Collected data
....

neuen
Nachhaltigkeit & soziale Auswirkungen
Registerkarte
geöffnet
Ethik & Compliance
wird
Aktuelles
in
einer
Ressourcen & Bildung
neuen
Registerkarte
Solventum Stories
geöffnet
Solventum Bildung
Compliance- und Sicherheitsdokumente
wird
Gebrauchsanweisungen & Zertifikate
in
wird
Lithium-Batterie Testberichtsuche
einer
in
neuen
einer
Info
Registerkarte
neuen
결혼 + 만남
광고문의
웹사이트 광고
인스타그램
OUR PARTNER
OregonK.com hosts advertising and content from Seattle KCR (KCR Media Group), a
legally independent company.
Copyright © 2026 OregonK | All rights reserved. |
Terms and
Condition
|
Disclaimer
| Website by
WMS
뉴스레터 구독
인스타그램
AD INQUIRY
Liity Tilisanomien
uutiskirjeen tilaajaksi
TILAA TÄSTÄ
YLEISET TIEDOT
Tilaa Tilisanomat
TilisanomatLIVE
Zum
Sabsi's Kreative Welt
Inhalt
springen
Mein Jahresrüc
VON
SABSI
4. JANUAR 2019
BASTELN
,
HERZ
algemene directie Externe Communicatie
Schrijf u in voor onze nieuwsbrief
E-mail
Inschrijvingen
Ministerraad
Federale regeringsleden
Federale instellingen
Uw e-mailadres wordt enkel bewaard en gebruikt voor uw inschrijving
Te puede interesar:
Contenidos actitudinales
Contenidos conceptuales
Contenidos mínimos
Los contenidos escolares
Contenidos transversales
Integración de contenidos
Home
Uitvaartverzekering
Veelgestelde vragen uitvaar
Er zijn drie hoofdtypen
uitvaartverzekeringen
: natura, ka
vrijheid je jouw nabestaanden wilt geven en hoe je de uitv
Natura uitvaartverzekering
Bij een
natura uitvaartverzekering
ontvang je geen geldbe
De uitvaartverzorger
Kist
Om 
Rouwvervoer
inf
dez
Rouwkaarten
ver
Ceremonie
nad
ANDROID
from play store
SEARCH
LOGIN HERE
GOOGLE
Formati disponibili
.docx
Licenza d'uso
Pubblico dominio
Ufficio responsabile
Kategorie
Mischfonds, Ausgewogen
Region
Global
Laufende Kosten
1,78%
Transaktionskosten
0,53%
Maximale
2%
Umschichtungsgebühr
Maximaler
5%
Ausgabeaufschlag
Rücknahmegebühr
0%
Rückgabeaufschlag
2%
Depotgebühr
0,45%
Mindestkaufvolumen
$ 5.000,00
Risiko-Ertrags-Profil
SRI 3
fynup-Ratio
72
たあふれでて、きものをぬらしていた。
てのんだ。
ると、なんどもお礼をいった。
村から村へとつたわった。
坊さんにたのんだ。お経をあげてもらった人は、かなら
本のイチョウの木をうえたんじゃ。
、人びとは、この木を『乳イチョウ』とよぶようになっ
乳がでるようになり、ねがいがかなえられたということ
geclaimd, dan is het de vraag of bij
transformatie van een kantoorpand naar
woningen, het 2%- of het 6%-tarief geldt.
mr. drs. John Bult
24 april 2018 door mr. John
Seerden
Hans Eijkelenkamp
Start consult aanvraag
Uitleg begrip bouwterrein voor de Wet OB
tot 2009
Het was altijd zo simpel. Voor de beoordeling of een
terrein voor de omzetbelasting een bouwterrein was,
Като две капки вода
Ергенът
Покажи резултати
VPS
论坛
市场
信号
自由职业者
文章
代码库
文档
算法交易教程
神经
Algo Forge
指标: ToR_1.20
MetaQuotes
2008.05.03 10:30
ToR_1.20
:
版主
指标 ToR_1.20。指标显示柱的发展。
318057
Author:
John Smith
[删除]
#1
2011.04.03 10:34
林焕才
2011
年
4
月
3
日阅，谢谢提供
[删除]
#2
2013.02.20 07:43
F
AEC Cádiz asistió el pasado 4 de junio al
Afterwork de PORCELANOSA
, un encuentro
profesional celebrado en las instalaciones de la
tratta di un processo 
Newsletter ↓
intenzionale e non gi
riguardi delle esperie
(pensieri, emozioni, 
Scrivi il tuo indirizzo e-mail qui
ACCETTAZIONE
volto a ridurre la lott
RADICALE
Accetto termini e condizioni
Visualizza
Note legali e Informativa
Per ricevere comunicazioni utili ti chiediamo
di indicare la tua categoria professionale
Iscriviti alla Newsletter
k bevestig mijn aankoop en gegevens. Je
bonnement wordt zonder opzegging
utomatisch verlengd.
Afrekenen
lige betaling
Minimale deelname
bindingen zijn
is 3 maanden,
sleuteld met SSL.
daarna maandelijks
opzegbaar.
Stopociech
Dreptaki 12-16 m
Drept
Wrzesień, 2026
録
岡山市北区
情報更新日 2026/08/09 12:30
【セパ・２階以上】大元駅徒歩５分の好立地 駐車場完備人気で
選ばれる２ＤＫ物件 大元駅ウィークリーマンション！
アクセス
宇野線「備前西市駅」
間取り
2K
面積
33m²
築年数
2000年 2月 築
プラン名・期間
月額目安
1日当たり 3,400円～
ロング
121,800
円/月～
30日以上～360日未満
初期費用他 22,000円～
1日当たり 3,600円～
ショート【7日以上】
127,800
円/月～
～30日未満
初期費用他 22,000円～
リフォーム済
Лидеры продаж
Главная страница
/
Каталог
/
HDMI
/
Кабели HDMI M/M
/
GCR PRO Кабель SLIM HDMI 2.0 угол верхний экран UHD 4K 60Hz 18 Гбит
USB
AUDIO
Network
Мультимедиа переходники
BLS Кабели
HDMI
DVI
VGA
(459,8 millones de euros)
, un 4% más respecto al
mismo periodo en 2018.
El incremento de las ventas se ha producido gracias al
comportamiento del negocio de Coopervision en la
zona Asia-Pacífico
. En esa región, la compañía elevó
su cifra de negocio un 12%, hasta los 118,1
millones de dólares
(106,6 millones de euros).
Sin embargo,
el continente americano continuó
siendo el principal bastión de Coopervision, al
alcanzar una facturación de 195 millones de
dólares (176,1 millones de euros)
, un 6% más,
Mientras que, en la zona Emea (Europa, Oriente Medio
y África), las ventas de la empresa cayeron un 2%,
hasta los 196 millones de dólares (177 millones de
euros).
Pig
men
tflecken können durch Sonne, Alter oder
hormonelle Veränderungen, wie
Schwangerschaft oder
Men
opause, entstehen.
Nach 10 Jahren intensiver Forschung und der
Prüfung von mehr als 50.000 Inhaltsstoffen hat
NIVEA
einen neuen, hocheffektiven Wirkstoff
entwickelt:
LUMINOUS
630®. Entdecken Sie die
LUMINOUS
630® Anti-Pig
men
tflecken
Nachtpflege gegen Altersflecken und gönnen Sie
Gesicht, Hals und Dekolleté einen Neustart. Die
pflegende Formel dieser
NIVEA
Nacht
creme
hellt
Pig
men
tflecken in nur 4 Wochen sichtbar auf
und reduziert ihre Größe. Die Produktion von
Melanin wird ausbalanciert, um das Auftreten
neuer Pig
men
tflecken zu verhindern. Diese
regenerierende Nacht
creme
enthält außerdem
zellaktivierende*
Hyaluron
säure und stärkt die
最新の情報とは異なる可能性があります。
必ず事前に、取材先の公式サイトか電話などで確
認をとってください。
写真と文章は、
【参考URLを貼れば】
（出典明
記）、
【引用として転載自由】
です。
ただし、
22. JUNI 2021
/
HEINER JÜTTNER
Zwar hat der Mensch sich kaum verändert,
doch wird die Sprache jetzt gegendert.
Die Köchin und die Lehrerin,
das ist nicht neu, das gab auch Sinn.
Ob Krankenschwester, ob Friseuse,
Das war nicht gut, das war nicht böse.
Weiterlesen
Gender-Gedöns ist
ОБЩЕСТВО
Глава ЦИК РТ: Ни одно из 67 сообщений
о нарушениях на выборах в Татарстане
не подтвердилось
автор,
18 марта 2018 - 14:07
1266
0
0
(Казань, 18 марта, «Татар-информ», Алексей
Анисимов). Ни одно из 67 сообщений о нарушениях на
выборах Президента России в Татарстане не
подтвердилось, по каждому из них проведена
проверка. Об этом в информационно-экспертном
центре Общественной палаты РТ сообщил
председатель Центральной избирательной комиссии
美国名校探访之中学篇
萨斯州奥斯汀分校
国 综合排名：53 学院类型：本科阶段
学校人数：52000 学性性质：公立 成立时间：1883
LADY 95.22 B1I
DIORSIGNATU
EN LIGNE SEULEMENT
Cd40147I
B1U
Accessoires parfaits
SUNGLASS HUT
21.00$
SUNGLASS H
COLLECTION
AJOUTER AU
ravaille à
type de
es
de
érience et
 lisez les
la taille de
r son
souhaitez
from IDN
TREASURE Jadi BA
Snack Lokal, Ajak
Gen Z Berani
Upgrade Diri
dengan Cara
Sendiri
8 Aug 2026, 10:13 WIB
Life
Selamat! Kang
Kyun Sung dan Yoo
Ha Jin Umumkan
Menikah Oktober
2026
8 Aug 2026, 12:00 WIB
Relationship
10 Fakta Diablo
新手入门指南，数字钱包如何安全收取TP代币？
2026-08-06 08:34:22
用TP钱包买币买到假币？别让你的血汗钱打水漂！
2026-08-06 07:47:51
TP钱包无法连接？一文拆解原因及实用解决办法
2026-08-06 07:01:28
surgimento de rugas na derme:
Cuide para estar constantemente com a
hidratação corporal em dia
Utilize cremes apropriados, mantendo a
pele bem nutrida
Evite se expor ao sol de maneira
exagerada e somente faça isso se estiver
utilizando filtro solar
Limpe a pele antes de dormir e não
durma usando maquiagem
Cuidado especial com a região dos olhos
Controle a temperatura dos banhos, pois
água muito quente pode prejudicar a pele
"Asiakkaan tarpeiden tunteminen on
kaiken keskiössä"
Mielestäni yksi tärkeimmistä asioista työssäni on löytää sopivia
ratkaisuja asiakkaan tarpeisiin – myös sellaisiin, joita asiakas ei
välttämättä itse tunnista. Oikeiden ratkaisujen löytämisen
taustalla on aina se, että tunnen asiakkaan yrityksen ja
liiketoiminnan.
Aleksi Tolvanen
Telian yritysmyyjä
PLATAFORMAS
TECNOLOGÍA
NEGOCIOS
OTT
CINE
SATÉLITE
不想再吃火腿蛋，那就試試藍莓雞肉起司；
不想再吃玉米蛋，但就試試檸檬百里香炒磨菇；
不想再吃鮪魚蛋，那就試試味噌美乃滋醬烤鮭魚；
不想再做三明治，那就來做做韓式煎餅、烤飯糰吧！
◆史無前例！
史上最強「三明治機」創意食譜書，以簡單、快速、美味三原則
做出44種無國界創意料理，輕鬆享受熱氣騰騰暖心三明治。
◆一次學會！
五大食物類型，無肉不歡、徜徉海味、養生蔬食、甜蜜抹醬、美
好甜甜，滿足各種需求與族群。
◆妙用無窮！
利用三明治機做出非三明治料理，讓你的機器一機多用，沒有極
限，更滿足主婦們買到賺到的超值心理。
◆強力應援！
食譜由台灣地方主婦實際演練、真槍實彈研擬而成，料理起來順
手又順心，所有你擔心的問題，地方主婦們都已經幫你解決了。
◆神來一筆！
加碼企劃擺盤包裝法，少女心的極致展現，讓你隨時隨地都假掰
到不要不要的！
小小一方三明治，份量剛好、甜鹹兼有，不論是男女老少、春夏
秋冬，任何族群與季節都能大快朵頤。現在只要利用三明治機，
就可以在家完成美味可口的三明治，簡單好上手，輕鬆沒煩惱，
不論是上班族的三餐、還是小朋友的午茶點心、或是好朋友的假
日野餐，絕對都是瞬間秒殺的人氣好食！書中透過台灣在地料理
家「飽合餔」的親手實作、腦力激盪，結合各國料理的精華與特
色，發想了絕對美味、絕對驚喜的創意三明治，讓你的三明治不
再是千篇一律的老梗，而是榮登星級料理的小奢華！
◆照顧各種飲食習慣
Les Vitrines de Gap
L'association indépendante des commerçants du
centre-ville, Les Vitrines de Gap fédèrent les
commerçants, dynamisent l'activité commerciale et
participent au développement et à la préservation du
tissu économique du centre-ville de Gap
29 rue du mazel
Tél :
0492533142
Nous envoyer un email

....

What to do – Supply only the count of lines above holding "oder".

Answer to the exercise – 2